CSA ISO/IEC 20000-1
Information technology — Service management — Part 1: Service management system requirements
|Publication Date:||1 January 2019|
|ICS Code (Other services):||03.080.99|
|ICS Code (Information technology (IT) in general):||35.020|
This document specifies requirements for an organization to establish, implement, maintain and continually improve a service management system (SMS). The requirements specified in this document include the planning, design, transition, delivery and improvement of services to meet the service requirements and deliver value. This document can be used by:
a) a customer seeking services and requiring assurance regarding the quality of those services;
b) a customer requiring a consistent approach to the service lifecycle by all its service providers, including those in a supply chain;
c) an organization to demonstrate its capability for the planning, design, transition, delivery and improvement of services; d) an organization to monitor, measure and review its SMS and the services;
e) an organization to improve the planning, design, transition, delivery and improvement of services through effective implementation and operation of an SMS;
f) an organization or other party performing conformity assessments against the requirements specified in this document;
g) a provider of training or advice in service management.

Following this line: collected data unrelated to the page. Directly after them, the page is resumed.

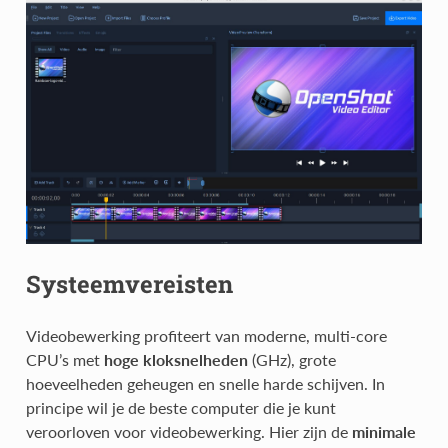
Systeemvereisten
Videobewerking profiteert van moderne, multi-core
CPU’s met
hoge kloksnelheden
(GHz), grote
hoeveelheden geheugen en snelle harde schijven. In
principe wil je de beste computer die je kunt
veroorloven voor videobewerking. Hier zijn de
minimale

The term "service" as used in this document refers to the service or services in the scope of the SMS. The term "organization" as used in this document refers to the organization in the scope of the SMS that manages and delivers services to customers. The organization in the scope of the SMS can be part of a larger organization, for example, a department of a large corporation. An organization or part of an organization that manages and delivers a service or services to internal or external customers can also be known as a service provider. Any use of the terms "service" or "organization" with a different intent is distinguished clearly in this document.
All requirements specified in this document are generic and are intended to be applicable to all organizations, regardless of the organization's type or size, or the nature of the services delivered. Exclusion of any of the requirements in Clauses 4 to 10 is not acceptable when the organization claims conformity to this document, irrespective of the nature of the organization.
Conformity to the requirements specified in this document can be demonstrated by the organization itself showing evidence of meeting those requirements.
The organization itself demonstrates conformity to Clauses 4 and 5. However, the organization can be supported by other parties. For example, another party can conduct internal audits on behalf of the organization or support the preparation of the SMS.
Alternatively, the organization can show evidence of retaining accountability for the requirements specified in this document and demonstrating control when other parties are involved in meeting the requirements in Clauses 6 to 10 (see 8.2.3). For example, the organization can demonstrate evidence of controls for another party who is providing infrastructure service components or operating the service desk including the incident management process.
The organization cannot demonstrate conformity to the requirements specified in this document if other parties are used to provide or operate all services, service components or processes within the scope of the SMS.
The scope of this document excludes the specification for products or tools. However, this document can be used to help the development or acquisition of products or tools that support the operation of an SMS.